South East Asia National Human Rights Institutions Forum (SEANF) Statement on the Situation of Migrants and Members of their Families amid the COVID-19 Pandemic

South East Asia National Human Rights Institutions Forum (SEANF) Statement on the Situation of Migrants and Members of their Families amid the COVID-19 Pandemic

The South East Asia National Human Rights Institutions Forum (SEANF), comprising national human rights institutions (NHRIs) from 6 countries in the region, namely the National Human Rights Commission of Indonesia (Komnas HAM), the Human Rights Commission of Malaysia (SUHAKAM), the Myanmar National Human Rights Commission (MNHRC), the Commission on Human Rights of the Philippines (CHRP), the National Human Rights Commission of Thailand (NHRCT) and the Provedoria dos Direitos Humanos
e Justiça (PDHJ) of Timor-Leste, issues this statement to draw particular attention to the plight of migrants and members of their families in South East Asia amid the COVID-19 pandemic.

The impacts of the pandemic, lockdown restrictions and emergency powers of States, on migrants and members of their families are greatly visible and alarming.
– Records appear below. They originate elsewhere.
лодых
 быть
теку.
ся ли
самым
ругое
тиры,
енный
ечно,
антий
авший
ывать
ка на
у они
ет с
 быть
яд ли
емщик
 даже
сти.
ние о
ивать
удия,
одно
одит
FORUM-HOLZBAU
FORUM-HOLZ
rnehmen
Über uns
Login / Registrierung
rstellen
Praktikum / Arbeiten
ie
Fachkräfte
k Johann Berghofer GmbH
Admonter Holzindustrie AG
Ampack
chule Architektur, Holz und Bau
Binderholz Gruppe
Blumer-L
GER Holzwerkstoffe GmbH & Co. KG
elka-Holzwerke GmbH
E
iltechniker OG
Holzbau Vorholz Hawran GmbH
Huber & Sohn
We cannot stress quite enough how the rights and dignity of migrants and their families have been significantly
affected by the pandemic and its health, socio-economic, and political repercussions.
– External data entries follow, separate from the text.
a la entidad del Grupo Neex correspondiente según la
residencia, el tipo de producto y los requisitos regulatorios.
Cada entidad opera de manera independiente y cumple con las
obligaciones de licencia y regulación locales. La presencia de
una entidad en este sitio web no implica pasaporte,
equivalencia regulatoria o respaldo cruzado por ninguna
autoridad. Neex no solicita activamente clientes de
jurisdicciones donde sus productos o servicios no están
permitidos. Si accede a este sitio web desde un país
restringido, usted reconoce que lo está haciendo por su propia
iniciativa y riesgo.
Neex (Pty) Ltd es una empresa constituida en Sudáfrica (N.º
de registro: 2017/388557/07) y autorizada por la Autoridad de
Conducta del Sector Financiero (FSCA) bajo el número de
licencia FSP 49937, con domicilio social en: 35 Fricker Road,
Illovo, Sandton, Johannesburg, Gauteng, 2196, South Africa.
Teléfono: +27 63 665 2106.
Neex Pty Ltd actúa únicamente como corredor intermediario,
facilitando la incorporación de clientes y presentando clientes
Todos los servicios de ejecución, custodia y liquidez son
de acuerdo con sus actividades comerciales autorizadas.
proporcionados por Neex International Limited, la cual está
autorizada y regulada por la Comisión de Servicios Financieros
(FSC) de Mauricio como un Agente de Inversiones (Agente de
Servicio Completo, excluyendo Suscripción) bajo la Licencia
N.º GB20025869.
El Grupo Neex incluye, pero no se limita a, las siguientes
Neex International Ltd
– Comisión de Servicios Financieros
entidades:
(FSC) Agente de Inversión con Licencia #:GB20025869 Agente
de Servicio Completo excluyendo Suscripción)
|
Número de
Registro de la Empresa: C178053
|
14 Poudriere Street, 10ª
Migrants, including undocumented, irregular, low-skilled migrant workers, refugees and stateless persons have faced and continue to experience xenophobia, discrimination, barriers to access to healthcare services and social protection measures, and exclusion in pandemic responses. [1] Migrant workers in the informal sectors, majority of whom are women, have been at greater risk of gender-based violence as stay-at-home orders posed difficulty in leaving abusive employers.

The International Labor Organization (ILO) estimated that the COVID-19 pandemic has affected a total of 2.7 billion workers, or around 81% of the world’s workforce.[2] Lockdowns and related business disruptions, travel restrictions, and other containment measures have had drastic impacts on workers and enterprises. Migrant workers are part of this affected workforce who are pushed to return to their home countries for loss of jobs. Aside from difficulties to secure basic livelihood, and insufficient support and services for their return journey[3], migrant workers also face other challenges such as poor conditions in quarantine facilities and lack of adequate health care and transportation. There are also reports of cases
of wage theft wherein migrant workers are sent home without salaries or other employment benefits and with no recourse or means for redress.[4]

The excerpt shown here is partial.